13. Competitor Analysis

Veracode

Veracode is a direct enterprise AppSec competitor. Veracode is known for managed compliance workflows and strong out-of-box accuracy, while Checkmarx gives AppSec engineers deeper control through source-code analysis and CxQL tuning.

Snyk

Snyk is developer-first, fast, and has a freemium model.
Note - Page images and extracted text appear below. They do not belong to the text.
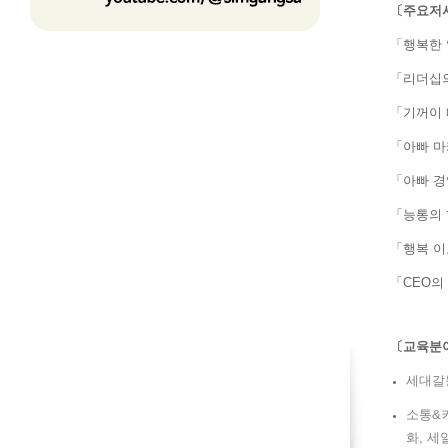
〔주요저
「행복한 
「리더십의
「기꺼이 
「아빠 마
「아빠 경
「능통의 
「행복 이
「CEO의
〔교육분
세대갈등
소통&
화, 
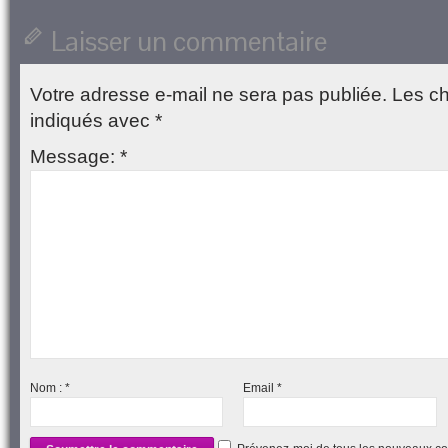
Laisser un commentaire
Votre adresse e-mail ne sera pas publiée.
Les ch
indiqués avec
*
Message:
*
Nom :
*
Email
*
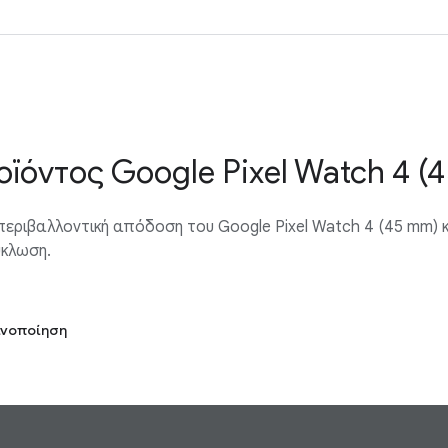
ϊόντος Google Pixel Watch 4 (
περιβαλλοντική απόδοση του Google Pixel Watch 4 (45 mm) κ
ύκλωση.
ινοποίηση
Checkmarx is more enterprise-governed, broader across AppSec capabilities, and better suited to strict compliance programs.

SonarQube

SonarQube focuses strongly on code quality and has security rules, while Checkmarx is a dedicated AppSec testing platform with deeper vulnerability analysis and enterprise reporting.

14. Advantages & Disadvantages

Advantages

  • Scans raw source code without requiring a build.
  • Flexible custom rule creation through CxQL.
  • Unifies SAST, SCA, DAST, API, IaC, secrets, and ASPM capabilities.
  • Strong incremental scanning support for CI/CD pipelines.
  • Recognized by major analyst reports in AppSec categories.

Disadvantages

  • High cost makes it unsuitable for many small organizations.
  • Initial scans can produce many false positives.
  • Full SAST scans can slow rapid DevOps workflows.
  • Lack of transparent pricing reduces organic developer adoption.
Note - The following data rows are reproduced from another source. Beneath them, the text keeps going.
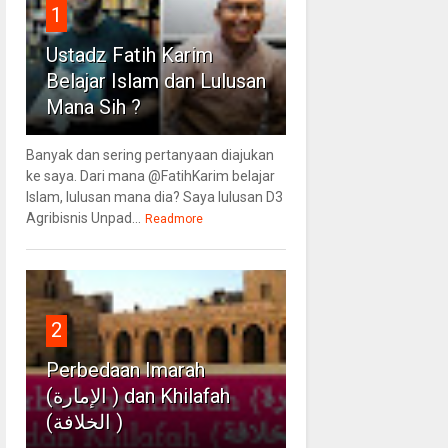
1
Ustadz Fatih Karim
Belajar Islam dan Lulusan
Mana Sih ?
Banyak dan sering pertanyaan diajukan
ke saya. Dari mana @FatihKarim belajar
Islam, lulusan mana dia? Saya lulusan D3
Agribisnis Unpad...
Readmore
2
Perbedaan Imarah
(الإمارة ) dan Khilafah
(الخلافة )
15. Issues & Troubleshooting

Issue Fix
CI/CD timeout during full scans Use incremental scans for PRs and schedule full scans nightly or weekly
False positives from internal sanitizers Mark trusted validation functions as sanitizers in CxQL configuration
License exhaustion Limit scans to key branches, queue scans, or expand concurrent scan licensing

16. Security & Compliance

Checkmarx One temporarily parses source code in a managed cloud environment and stores vulnerability metadata and relevant snippets. For strict data residency or air-gapped requirements, CxSAST keeps source code inside the corporate network.

Compliance reporting supports common frameworks such as SOC 2, ISO 27001, PCI-DSS, HIPAA, GDPR, NIST, and OWASP Top 10 mappings.
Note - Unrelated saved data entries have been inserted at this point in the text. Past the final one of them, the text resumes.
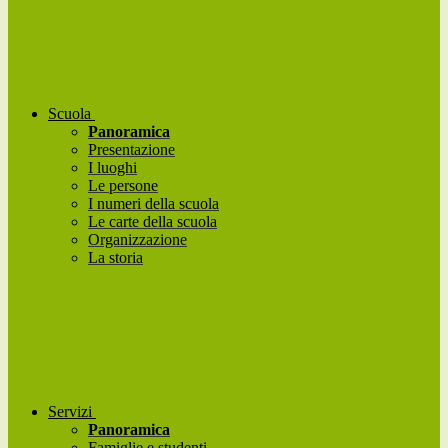
Scuola
Panoramica
Presentazione
I luoghi
Le persone
I numeri della scuola
Le carte della scuola
Organizzazione
La storia
Servizi
Panoramica
Famiglie e studenti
17. Scalability & Performance

Checkmarx One scales through cloud-native services. CxSAST scales horizontally by adding CxEngine servers. Deep data-flow analysis is computationally expensive, so organizations typically use fast presets and incremental scans for pull requests while scheduling full scans outside peak development hours.

18. Deployment SOP

  1. Determine the number of contributing developers and concurrent scan needs.
  2. Map target SCM repositories, languages, and frameworks.
  3. Select Checkmarx One unless strict residency requires CxSAST.
  4. Configure SSO/SAML and role-based access.
  5. Deploy IDE plugins.
  6. Connect SCM and CI/CD systems.
  7. Define global exclusions for generated code, tests, and vendor folders.
  8. Run baseline scans.
  9. Tune sanitizers and false-positive handling.
  10. Add quality gates to CI/CD.
  11. Train developers on triage, remediation, and SLA expectations.

19. Demo Summary

The demo integrated Checkmarx One with GitHub Actions. A pull request introduced a vulnerable dependency and a SQL injection flaw. The pipeline ran SAST and SCA together, failed within minutes, and added PR feedback with the affected code location. The dashboard also correlated the vulnerable package to the exact dependency file, showing first-party and third-party risk in one place.